** Task item **
The entries below are to be printed again word for word.

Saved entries
☆ ☆ ☆ ☆ ☆

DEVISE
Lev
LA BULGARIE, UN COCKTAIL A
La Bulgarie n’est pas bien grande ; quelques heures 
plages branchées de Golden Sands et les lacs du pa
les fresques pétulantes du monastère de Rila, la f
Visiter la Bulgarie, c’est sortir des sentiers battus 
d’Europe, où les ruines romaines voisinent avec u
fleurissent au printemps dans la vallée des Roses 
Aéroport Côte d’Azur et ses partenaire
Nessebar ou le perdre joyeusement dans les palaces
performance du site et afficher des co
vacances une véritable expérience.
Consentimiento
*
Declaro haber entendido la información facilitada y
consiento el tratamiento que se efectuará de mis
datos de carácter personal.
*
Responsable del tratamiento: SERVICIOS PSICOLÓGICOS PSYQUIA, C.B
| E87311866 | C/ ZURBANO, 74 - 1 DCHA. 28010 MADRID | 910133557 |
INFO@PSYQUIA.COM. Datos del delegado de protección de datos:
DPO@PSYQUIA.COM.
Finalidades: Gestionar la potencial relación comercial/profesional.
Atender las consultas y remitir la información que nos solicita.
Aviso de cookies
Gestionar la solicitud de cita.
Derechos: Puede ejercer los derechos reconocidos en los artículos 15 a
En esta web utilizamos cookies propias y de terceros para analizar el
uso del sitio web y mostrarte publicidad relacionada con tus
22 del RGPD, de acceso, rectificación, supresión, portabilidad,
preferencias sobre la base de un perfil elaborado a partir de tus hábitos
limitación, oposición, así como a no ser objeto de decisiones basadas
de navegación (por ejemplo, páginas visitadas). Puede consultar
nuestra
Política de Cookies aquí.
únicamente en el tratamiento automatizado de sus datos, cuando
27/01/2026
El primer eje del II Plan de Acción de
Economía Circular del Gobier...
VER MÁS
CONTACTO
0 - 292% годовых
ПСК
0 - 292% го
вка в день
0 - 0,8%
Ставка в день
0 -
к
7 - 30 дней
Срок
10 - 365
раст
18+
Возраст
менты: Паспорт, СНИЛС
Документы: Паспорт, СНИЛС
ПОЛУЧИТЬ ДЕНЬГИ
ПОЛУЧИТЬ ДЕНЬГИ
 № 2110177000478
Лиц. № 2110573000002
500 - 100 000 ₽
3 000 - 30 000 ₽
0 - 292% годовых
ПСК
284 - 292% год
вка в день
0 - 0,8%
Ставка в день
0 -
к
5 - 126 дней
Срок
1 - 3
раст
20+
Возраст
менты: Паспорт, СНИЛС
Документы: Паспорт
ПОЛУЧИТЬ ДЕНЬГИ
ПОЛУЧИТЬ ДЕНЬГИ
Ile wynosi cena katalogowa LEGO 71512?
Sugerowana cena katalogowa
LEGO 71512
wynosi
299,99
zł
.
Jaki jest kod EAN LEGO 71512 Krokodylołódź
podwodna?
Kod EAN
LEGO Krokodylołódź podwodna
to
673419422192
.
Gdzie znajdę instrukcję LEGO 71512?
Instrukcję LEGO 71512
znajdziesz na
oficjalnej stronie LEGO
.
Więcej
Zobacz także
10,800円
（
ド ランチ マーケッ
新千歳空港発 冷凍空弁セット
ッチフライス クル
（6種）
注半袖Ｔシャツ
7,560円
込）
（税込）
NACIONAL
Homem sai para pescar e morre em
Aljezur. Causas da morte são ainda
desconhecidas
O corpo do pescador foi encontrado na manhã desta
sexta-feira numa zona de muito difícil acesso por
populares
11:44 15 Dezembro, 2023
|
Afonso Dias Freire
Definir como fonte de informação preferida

☆ ☆ ☆ ☆ ☆

** Answer box **
DEVISE
Lev
LA BULGARIE, UN COCKTAIL A
La Bulgarie n’est pas bien grande ; quelques heures 
plages branchées de Golden Sands et les lacs du pa
les fresques pétulantes du monastère de Rila, la f
Visiter la Bulgarie, c’est sortir des sentiers battus 
d’Europe, où les ruines romaines voisinent avec u
fleurissent au printemps dans la vallée des Roses 
Aéroport Côte d’Azur et ses partenaire
Nessebar ou le perdre joyeusement dans les palaces
performance du site et afficher des co
vacances une véritable expérience.
Consentimiento
*
Declaro haber entendido la información facilitada y
consiento el tratamiento que se efectuará de mis
datos de carácter personal.
*
Responsable del tratamiento: SERVICIOS PSICOLÓGICOS PSYQUIA, C.B
| E87311866 | C/ ZURBANO, 74 - 1 DCHA. 28010 MADRID | 910133557 |
INFO@PSYQUIA.COM. Datos del delegado de protección de datos:
DPO@PSYQUIA.COM.
Finalidades: Gestionar la potencial relación comercial/profesional.
Atender las consultas y remitir la información que nos solicita.
Aviso de cookies
Gestionar la solicitud de cita.
Derechos: Puede ejercer los derechos reconocidos en los artículos 15 a
En esta web utilizamos cookies propias y de terceros para analizar el
uso del sitio web y mostrarte publicidad relacionada con tus
22 del RGPD, de acceso, rectificación, supresión, portabilidad,
preferencias sobre la base de un perfil elaborado a partir de tus hábitos
limitación, oposición, así como a no ser objeto de decisiones basadas
de navegación (por ejemplo, páginas visitadas). Puede consultar
nuestra
Política de Cookies aquí.
únicamente en el tratamiento automatizado de sus datos, cuando
27/01/2026
El primer eje del II Plan de Acción de
Economía Circular del Gobier...
VER MÁS
CONTACTO
0 - 292% годовых
ПСК
0 - 292% го
вка в день
0 - 0,8%
Ставка в день
0 -
к
7 - 30 дней
Срок
10 - 365
раст
18+
Возраст
менты: Паспорт, СНИЛС
Документы: Паспорт, СНИЛС
ПОЛУЧИТЬ ДЕНЬГИ
ПОЛУЧИТЬ ДЕНЬГИ
 № 2110177000478
Лиц. № 2110573000002
500 - 100 000 ₽
3 000 - 30 000 ₽
0 - 292% годовых
ПСК
284 - 292% год
вка в день
0 - 0,8%
Ставка в день
0 -
к
5 - 126 дней
Срок
1 - 3
раст
20+
Возраст
менты: Паспорт, СНИЛС
Документы: Паспорт
ПОЛУЧИТЬ ДЕНЬГИ
ПОЛУЧИТЬ ДЕНЬГИ
Ile wynosi cena katalogowa LEGO 71512?
Sugerowana cena katalogowa
LEGO 71512
wynosi
299,99
zł
.
Jaki jest kod EAN LEGO 71512 Krokodylołódź
podwodna?
Kod EAN
LEGO Krokodylołódź podwodna
to
673419422192
.
Gdzie znajdę instrukcję LEGO 71512?
Instrukcję LEGO 71512
znajdziesz na
oficjalnej stronie LEGO
.
Więcej
Zobacz także
10,800円
（
ド ランチ マーケッ
新千歳空港発 冷凍空弁セット
ッチフライス クル
（6種）
注半袖Ｔシャツ
7,560円
込）
（税込）
NACIONAL
Homem sai para pescar e morre em
Aljezur. Causas da morte são ainda
desconhecidas
O corpo do pescador foi encontrado na manhã desta
sexta-feira numa zona de muito difícil acesso por
populares
11:44 15 Dezembro, 2023
|
Afonso Dias Freire
Definir como fonte de informação preferida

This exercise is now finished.